Home GRASP GRASP/China Why South Korean companies, entertainers are getting cold shoulder in China

Why South Korean companies, entertainers are getting cold shoulder in China


Ever since Seoul agreed last year to host a US missile defense system, South Korean pop stars, musicians and companies have felt a distinct chill in China.
This week, China took aim at Lotte, a South Korean conglomerate that owns the golf course on which the THAAD system will be located. China sees THAAD as a severe threat to its security interests, but South Korea and US see it a key to defending against potential threats from North Korea.
China’s official news agency, Xinhua, in a fiercely worded commentary Sunday, said the Lotte board would “hurt the Chinese people” and the “consequences could be severe” if it goes ahead and finalizes a land-swap deal.
“Lotte stands to lose Chinese customers and the Chinese market. That would be a very large slice out of their business pie,” said the commentary, which did not carry a byline.
Lotte, which has also faced a tax investigation in China, is not alone in facing Beijing’s wrath. South Korea analysts argue that Beijing is using economic retaliation against South Korea to send the country a political message.
“Trade is being used as a punishment to any country that has territorial and other issues with China,” Ingyu Oh, a professor of sociology at Korea University, told CNN.
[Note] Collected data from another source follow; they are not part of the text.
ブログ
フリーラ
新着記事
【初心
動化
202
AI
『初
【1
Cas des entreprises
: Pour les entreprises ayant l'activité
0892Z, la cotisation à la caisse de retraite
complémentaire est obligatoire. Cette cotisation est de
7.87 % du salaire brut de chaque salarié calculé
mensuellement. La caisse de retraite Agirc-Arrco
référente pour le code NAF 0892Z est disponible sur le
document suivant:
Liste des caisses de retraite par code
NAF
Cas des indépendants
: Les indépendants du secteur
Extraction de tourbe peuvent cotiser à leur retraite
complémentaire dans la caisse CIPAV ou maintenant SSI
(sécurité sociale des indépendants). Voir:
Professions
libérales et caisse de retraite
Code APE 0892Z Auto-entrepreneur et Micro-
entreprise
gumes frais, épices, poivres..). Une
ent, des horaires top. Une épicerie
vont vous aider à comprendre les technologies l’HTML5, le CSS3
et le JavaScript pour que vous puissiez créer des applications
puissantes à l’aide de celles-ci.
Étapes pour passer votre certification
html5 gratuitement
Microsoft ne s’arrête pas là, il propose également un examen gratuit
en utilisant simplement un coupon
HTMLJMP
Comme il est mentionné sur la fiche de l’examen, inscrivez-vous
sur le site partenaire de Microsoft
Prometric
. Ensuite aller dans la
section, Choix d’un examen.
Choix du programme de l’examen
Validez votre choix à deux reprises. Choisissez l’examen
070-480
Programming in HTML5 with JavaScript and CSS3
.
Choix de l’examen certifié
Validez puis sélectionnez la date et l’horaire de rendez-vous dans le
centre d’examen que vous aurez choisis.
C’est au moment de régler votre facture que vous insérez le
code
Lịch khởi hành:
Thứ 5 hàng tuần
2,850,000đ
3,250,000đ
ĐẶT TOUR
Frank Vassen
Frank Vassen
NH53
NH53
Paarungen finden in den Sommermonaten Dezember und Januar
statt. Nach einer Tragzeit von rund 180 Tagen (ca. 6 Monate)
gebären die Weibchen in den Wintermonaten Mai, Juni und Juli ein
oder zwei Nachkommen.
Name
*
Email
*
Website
“China’s message to South Korea is not to align with the US military to a degree that can threaten the security of China,” added Oh.
Performances canceled
In January, two South Korean classical artists, soprano Sumi Jo and pianist Kwun-woo Paik, were denied performance visas. No reason was given.
Sumi Jo said on her Twitter account that her China tour had suddenly been canceled after two years of preparations. It had been China that had initially invited her to perform.
“It’s such a shame that conflict between two countries interferes with the fields of pure art and culture,” said Jo in a veiled tweet.